**Exercise:**
Pull every "week" line out of the data below.

**Data supplied:**
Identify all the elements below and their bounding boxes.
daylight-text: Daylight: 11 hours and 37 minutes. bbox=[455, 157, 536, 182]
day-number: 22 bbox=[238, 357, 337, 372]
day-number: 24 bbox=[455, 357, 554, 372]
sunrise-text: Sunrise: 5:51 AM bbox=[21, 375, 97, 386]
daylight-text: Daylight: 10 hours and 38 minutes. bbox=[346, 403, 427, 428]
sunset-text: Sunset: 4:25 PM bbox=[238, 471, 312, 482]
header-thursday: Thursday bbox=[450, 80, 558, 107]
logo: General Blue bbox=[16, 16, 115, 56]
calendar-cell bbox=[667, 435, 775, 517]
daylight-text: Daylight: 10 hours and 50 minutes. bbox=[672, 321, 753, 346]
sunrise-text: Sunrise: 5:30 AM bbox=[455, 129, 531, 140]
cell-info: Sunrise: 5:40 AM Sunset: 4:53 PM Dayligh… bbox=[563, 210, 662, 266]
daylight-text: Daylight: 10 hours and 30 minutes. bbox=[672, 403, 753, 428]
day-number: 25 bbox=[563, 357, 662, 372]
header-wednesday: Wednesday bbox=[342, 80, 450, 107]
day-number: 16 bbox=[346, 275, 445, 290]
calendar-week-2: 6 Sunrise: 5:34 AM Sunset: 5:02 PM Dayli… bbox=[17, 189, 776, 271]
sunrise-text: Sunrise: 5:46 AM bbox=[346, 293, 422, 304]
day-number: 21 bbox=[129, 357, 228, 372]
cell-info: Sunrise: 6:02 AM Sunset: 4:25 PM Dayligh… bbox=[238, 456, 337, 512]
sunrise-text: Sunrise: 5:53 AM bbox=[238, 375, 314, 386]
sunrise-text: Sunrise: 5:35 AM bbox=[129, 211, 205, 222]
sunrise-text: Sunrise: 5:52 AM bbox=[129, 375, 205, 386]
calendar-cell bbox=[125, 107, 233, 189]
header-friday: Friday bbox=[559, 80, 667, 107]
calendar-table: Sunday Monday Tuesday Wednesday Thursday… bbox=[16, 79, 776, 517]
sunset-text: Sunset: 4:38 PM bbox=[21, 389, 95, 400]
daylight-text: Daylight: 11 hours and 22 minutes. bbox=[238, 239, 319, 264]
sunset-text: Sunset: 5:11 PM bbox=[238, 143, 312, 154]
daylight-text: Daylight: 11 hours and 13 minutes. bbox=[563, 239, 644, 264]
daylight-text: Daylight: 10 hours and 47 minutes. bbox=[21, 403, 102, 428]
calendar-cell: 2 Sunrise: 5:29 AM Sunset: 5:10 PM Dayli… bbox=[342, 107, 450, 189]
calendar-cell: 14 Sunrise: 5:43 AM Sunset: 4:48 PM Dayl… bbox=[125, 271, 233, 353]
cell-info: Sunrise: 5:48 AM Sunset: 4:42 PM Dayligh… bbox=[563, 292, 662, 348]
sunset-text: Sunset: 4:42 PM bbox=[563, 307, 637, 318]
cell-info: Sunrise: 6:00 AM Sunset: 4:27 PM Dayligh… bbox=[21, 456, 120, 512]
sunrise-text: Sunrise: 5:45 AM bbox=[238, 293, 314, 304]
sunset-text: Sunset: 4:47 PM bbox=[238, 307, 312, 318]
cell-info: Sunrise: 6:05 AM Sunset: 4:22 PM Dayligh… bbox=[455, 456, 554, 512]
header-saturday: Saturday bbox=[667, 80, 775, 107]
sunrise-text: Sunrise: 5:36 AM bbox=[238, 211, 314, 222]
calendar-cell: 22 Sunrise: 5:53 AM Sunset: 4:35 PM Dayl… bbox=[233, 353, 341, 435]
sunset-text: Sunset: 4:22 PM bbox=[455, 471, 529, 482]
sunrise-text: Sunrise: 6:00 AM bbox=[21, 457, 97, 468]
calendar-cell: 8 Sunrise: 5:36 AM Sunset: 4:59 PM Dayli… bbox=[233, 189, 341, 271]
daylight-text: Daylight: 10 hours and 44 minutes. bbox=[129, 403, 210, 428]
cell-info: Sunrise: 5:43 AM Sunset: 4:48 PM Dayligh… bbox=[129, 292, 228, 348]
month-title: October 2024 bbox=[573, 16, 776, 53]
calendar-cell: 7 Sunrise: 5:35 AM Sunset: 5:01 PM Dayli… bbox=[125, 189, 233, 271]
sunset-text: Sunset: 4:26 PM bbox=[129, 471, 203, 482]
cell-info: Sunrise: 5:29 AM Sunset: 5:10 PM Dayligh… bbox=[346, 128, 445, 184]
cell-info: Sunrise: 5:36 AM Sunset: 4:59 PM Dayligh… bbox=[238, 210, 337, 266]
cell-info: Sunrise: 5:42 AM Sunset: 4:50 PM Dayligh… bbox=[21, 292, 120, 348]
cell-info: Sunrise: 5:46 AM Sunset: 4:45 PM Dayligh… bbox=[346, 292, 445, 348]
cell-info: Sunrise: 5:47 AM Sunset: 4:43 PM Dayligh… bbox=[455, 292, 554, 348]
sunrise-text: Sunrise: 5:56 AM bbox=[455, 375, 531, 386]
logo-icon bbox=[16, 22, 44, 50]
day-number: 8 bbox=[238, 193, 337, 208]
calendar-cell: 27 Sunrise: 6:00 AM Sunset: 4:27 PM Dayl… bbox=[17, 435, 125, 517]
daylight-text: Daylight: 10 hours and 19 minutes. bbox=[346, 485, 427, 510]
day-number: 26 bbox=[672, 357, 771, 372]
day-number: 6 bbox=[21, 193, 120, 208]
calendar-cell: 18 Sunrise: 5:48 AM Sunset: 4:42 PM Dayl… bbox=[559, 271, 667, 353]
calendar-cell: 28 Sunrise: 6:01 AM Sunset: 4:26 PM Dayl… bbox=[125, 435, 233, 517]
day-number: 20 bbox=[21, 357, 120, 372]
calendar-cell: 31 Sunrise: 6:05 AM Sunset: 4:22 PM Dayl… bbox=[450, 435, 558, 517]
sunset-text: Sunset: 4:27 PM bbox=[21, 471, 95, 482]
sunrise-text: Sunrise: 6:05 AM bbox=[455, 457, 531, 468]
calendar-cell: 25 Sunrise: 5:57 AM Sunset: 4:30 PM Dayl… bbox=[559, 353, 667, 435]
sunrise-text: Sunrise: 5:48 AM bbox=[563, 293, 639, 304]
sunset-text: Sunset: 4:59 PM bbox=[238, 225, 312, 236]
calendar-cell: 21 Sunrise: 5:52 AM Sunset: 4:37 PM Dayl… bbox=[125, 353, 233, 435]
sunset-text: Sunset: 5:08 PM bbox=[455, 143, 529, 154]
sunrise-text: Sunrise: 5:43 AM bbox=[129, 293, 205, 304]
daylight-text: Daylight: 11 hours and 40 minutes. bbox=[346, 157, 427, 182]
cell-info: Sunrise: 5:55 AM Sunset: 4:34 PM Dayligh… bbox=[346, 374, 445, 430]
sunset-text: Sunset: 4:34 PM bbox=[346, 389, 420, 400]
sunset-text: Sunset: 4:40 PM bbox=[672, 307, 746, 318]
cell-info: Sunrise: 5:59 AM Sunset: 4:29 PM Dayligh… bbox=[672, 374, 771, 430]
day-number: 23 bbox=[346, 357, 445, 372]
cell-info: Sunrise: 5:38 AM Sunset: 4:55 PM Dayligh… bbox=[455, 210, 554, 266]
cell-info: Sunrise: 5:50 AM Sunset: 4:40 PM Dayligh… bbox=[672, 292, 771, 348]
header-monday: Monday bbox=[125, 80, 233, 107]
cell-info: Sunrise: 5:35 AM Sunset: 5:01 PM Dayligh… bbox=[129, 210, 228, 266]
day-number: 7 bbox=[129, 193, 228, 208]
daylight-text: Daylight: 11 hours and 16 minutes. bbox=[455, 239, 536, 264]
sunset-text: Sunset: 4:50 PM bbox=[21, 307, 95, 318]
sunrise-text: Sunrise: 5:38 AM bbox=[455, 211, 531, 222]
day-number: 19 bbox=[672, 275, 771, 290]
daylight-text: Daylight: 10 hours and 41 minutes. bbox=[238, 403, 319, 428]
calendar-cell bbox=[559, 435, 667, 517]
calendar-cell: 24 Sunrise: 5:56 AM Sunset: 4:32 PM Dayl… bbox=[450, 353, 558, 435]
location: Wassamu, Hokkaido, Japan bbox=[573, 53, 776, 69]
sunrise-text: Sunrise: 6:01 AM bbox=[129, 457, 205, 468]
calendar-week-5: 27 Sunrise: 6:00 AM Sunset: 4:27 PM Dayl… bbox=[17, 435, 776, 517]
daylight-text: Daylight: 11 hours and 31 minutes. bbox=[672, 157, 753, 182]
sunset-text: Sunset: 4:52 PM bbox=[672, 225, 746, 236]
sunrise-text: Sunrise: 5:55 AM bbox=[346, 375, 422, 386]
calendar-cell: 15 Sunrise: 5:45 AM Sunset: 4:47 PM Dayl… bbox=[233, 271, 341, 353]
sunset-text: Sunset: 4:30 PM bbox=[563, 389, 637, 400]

**Exercise answer:**
calendar-week-2: 6 Sunrise: 5:34 AM Sunset: 5:02 PM Dayli… bbox=[17, 189, 776, 271]
calendar-week-5: 27 Sunrise: 6:00 AM Sunset: 4:27 PM Dayl… bbox=[17, 435, 776, 517]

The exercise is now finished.